What to produce ▸ Return the lines beginning at the one that contains "рекомендаций." and running to the end of the records, exactly and with nothing else. Omit pictures.

Dataset content ▸
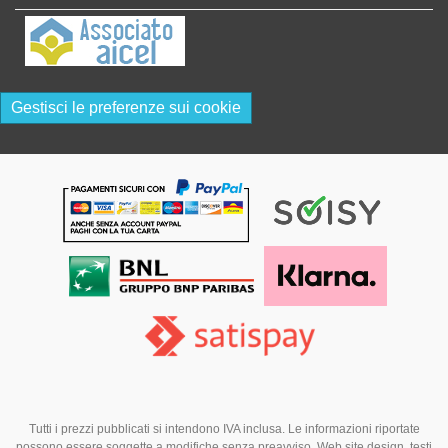
Gestisci le preferenze sui cookie
Tutti i prezzi pubblicati si intendono IVA inclusa. Le informazioni riportate
possono essere soggette a modifiche senza preavviso. Web site design, testi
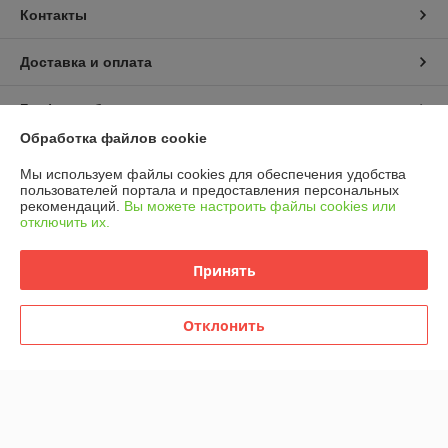
Контакты
Доставка и оплата
График работы
Обработка файлов cookie
Полная версия сайта
Мы используем файлы cookies для обеспечения удобства
пользователей портала и предоставления персональных
Политика обработки cookies
рекомендаций.
Вы можете настроить файлы cookies или
отключить их.
Сайт создан на платформе Deal.by
Принять
Отклонить
Информация для покупателя
Юридическое лицо:
ООО ГУДСТОК
220086 г. Минск ул. Славинского 45/12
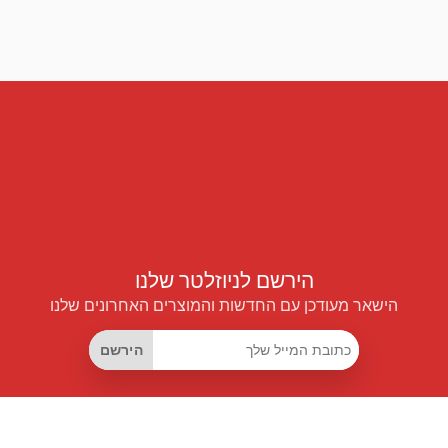
הירשם לניוזלטר שלנו
הישאר מעודכן עם החדשות והמוצרים האחרונים שלנו
הירשם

Written reply ▸
рекомендаций.
Вы можете настроить файлы cookies или
отключить их.
Сайт создан на платформе Deal.by
Принять
Отклонить
Информация для покупателя
Юридическое лицо:
ООО ГУДСТОК
220086 г. Минск ул. Славинского 45/12
הירשם לניוזלטר שלנו
הישאר מעודכן עם החדשות והמוצרים האחרונים שלנו
הירשם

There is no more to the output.